Poage stopped that operation and decided to open up two oil wells on the property that have been plugged since 2006 and “was going to turn them into saltwater disposal wells,” Low said. He speculates that there would be “200 trucks a day bringing in 20,000 barrels of toxic waste from oil fields and start commercial saltwater disposal wells on the property.”

Low said Poage applied to the Oklahoma Corporation Commission “which has total jurisdiction over all this.” If approved, the application would allow Poage to re-open the wells and inject 10,000 barrels of oil field waste per day into each well under 1500 lbs. per square inch of pressure.
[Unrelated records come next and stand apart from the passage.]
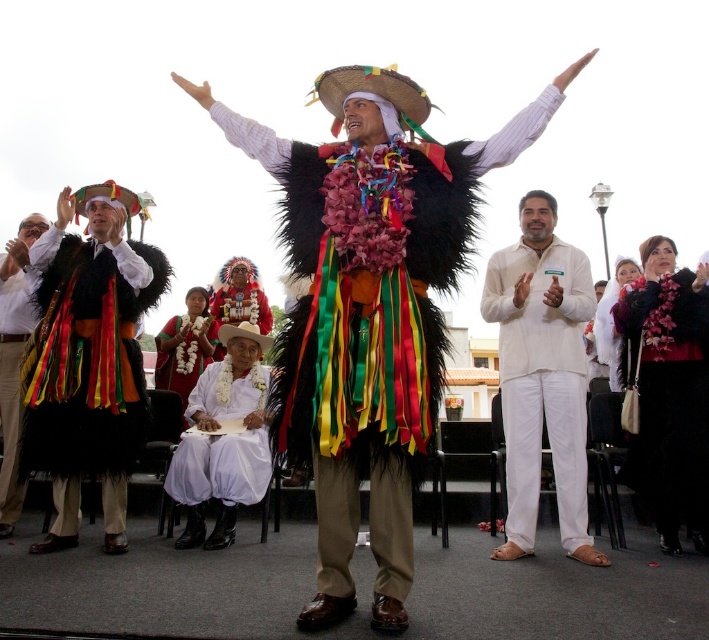 Question: Among these points, which one is farthest from the camera?

Choices:
 (A) [x=178, y=336]
 (B) [x=691, y=436]

Answer: (A)

Question: Which object is farther from the camera taking this photo?

Choices:
 (A) matte black feathered vest at left
 (B) feathered costume at center
 (C) black feathered vest at left
 (D) velvet black dress at center

Answer: (A)

Question: Does velvet black dress at center appear on the right side of matte black feathered vest at left?

Choices:
 (A) yes
 (B) no

Answer: (A)

Question: Can you confirm if white cotton pants at center is positioned below matte black feathered vest at left?

Choices:
 (A) no
 (B) yes

Answer: (B)

Question: Among these points, which one is farthest from the camera?

Choices:
 (A) (423, 284)
 (B) (179, 368)

Answer: (B)

Question: Does white cotton pants at center appear on the left side of white fabric at center?

Choices:
 (A) no
 (B) yes

Answer: (A) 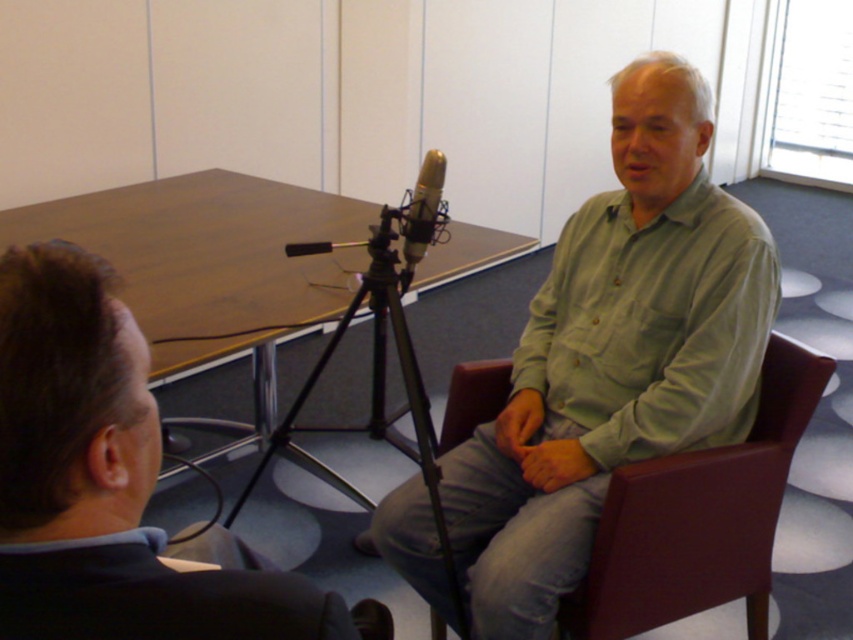 You are an interior designer assessing the placement of clothing items in a room. You notice the green matte shirt at center and the dark gray suit at left. Which clothing item is positioned higher up in the image?

The green matte shirt at center is taller than the dark gray suit at left, so it is positioned higher up in the image.

You are organizing a photoshoot and need to ensure that the green matte shirt at center and the dark gray suit at left are framed properly. Which clothing item has a greater width when viewed from the front?

The green matte shirt at center has a greater width than the dark gray suit at left.

You are standing in the room and want to place a small plant between the wooden at center and the brown leather chair at right. According to the scene, where should you place it?

You should place the small plant to the left of the brown leather chair at right, as the wooden at center is located to the left of it.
In response to Low’s comments regarding the use of the oil wells on the 120-acre tract of land, Poage said he had a permit from the mining department but “we agreed to suspend that for a time and we’re just trying to please those neighbors.”

“I hate it that they feel so bad but what we’re doing is legal and if we decide to use those disposal wells that’s also legal,” Poage said. “We’ve got a great relationship with the Corporation Commission. We have met the requirement that the state requires and the city requires. We’re trying to be law abiding citizens and do what’s right but it seems like no matter what we do out there it displeases those people.”

Poage accused Low of using the media to “make a big deal” out of his plan to inject saltwater and toxic waste into the wells.

“It’s sad that he is so upset but we’re not doing anything that’s illegal or that’s not right,” Poage maintains. “We’re trying to do everything according to the rules and regulations of the state and the city and he’s trying to create a situation where we’re trying to do stuff that’s illegal.”

Phone calls requesting comments from the attorney representing Warren Low and the West Yukon Neighbors Association, and the attorney for landowner Harold Poage were not returned.